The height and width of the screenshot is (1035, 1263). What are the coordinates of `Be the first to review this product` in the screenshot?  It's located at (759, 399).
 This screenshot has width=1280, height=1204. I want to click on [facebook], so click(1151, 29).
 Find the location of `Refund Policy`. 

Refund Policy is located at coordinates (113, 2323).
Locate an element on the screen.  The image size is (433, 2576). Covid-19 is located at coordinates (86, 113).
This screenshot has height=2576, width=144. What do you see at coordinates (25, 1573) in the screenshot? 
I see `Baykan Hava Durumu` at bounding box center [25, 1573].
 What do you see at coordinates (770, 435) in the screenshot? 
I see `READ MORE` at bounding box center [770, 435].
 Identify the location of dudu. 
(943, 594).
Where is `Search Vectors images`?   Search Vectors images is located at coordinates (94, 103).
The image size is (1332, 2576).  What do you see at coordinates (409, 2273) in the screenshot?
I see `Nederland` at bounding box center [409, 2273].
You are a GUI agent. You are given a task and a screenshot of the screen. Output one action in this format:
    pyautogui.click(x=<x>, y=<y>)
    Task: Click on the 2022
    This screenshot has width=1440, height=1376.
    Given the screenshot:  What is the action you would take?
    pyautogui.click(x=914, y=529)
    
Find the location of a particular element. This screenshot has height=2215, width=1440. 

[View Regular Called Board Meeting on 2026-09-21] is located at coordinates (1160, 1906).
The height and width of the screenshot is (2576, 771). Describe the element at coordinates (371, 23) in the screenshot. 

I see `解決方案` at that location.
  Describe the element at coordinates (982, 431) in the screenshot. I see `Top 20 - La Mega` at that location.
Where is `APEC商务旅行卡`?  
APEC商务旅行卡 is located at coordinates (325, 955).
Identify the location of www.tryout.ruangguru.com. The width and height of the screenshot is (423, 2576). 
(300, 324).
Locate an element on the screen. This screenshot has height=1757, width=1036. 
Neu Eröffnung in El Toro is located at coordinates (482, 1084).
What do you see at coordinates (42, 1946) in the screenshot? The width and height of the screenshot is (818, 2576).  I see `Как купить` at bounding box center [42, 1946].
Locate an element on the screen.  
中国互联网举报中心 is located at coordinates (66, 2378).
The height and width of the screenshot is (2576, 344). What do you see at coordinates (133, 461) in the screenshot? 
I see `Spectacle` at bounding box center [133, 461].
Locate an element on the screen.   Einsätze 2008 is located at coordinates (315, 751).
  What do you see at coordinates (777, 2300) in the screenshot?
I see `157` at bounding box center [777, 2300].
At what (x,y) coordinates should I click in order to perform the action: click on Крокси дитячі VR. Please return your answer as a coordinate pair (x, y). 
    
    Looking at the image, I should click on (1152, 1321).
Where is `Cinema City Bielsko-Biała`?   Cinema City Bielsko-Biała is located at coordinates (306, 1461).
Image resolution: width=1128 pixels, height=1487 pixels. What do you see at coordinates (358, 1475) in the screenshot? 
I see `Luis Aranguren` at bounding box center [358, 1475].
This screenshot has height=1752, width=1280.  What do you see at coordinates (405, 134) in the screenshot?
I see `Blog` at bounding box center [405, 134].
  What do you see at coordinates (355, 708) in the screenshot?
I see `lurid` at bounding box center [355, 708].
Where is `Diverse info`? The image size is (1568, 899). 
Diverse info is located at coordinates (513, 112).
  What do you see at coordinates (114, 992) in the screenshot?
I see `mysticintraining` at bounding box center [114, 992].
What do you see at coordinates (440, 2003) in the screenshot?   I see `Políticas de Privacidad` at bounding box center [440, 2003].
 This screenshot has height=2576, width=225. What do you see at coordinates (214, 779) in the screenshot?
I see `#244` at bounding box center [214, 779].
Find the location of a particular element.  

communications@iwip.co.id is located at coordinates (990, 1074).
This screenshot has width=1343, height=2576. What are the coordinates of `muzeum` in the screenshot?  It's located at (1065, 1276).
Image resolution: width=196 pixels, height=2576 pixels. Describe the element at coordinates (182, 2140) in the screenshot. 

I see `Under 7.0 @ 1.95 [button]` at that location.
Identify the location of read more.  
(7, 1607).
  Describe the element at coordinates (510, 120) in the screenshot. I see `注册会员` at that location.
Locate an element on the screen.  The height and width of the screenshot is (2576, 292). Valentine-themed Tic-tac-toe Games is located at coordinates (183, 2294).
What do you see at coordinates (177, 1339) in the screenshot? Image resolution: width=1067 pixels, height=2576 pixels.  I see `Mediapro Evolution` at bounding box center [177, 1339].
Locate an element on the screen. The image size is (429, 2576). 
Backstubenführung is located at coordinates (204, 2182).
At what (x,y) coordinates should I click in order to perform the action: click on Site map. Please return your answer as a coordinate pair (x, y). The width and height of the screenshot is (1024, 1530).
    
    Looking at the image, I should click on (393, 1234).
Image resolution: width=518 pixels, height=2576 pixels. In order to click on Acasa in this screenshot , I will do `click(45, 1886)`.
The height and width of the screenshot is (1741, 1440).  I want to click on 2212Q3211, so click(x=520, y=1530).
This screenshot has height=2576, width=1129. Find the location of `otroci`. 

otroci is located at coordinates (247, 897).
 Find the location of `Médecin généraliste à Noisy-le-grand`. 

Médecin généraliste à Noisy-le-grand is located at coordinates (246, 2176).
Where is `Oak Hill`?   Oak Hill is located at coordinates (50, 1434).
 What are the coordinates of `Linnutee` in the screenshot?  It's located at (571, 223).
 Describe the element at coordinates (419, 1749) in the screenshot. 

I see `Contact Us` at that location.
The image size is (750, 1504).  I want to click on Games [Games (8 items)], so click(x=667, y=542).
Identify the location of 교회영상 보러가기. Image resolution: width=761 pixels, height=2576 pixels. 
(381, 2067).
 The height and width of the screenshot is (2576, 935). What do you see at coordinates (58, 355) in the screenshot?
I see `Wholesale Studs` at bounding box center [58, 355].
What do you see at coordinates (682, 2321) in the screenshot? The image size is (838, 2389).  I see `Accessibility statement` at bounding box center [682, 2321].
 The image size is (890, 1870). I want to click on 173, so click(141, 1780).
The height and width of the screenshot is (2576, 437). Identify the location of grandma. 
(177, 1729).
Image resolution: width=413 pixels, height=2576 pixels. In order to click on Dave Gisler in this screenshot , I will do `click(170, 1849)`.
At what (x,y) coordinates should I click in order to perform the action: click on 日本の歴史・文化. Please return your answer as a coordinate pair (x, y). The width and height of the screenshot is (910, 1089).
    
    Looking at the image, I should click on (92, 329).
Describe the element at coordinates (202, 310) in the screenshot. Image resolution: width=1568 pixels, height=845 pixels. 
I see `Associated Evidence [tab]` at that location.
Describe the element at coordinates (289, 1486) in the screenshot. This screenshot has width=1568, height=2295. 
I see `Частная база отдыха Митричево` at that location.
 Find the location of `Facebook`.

| WORK INSTRUCTIONS |
Keeping every character as it is, restate the lines above that run from the line with "Locate an element on the screen. The" through the line with "The height and width of the screenshot is (1741, 1440).", both included, and nothing else.

| WORKED SOLUTION |
Locate an element on the screen. The image size is (429, 2576). 
Backstubenführung is located at coordinates (204, 2182).
At what (x,y) coordinates should I click in order to perform the action: click on Site map. Please return your answer as a coordinate pair (x, y). The width and height of the screenshot is (1024, 1530).
    
    Looking at the image, I should click on (393, 1234).
Image resolution: width=518 pixels, height=2576 pixels. In order to click on Acasa in this screenshot , I will do `click(45, 1886)`.
The height and width of the screenshot is (1741, 1440).  I want to click on 2212Q3211, so click(x=520, y=1530).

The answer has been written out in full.